# Hey people....questions from a noobie



## Se-rAuto21 (Jun 1, 2004)

Ok.....I'm about to purchase a 2004 Nissan Sentra Se-r with automatic trans. Now first question....0-60 and 1/4 times for the auto? I've seen them for the stick but I want these. And is there a difference in weight from the 03 model? Lastly.....if i get the 180 watt stock system what's a new head unit i can get without having to change all the speakers and stuff....thanks in advance everyone.


----------



## lucky_azz_jojo (Apr 16, 2004)

fawk the auto....get a stick!!!!!!!


----------



## chimmike (Oct 17, 2002)

you can't buy the regular SER in stick.

auto 1/4 should be in the 16s. 0-60 is unknown.

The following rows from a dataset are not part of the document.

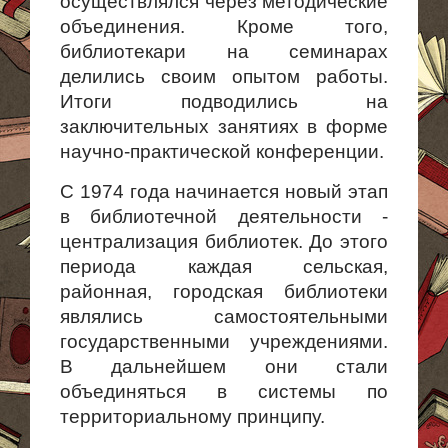
осуществлялся через методические
объединения. Кроме того,
библиотекари на семинарах
делились своим опытом работы.
Итоги подводились на
заключительных занятиях в форме
научно-практической конференции.
С 1974 года начинается новый этап
в библиотечной деятельности -
централизация библиотек. До этого
периода каждая сельская,
районная, городская библиотеки
являлись самостоятельными
государственными учреждениями.
В дальнейшем они стали
объединяться в системы по
территори­альному принципу.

I'll tell you right off the bat, if you're looking for fast, don't waste the money on the automatic. And if you buy the auto knowing this, we'll delete every thread we see about bitching about how slow the auto is.


----------



## sr20dem0n (Mar 19, 2003)

If you get the 180 watt you can put in just about any cd player (other than those without internal amplification) without changing the speakers, wiring, etc.

Auto SE-R should be in the low-mid 16's


----------



## BlueSpecV03 (Dec 2, 2002)

Spec V is the only way to go!!! For the money you get so much more. 6spd, LSD, better seats and interior, better wheels.


----------



## Mr SEntra (Oct 7, 2002)

He can't get a Spec now because of his user name.


----------



## gliscameria (Apr 14, 2004)

0-60 in an auto... worried about changing the stereo before purchase...
Please don't ask about largest possible wheel size and ground efx next...j/k(ricer)

Auto-trans racinging is gay, IMHO. Without the LSD/10hp and with the slushbox I'd wager you'll lose at least a second on 0-60 vs a stock Spec. Why bother changing the factory radio unless you're going to put in something with a bigger amp and change/add speakers anyway, unless you're switching to sat/MP3? I doubt you'll get a better sound without changing/adding speakers, besides, the factory setup is loud enough for most.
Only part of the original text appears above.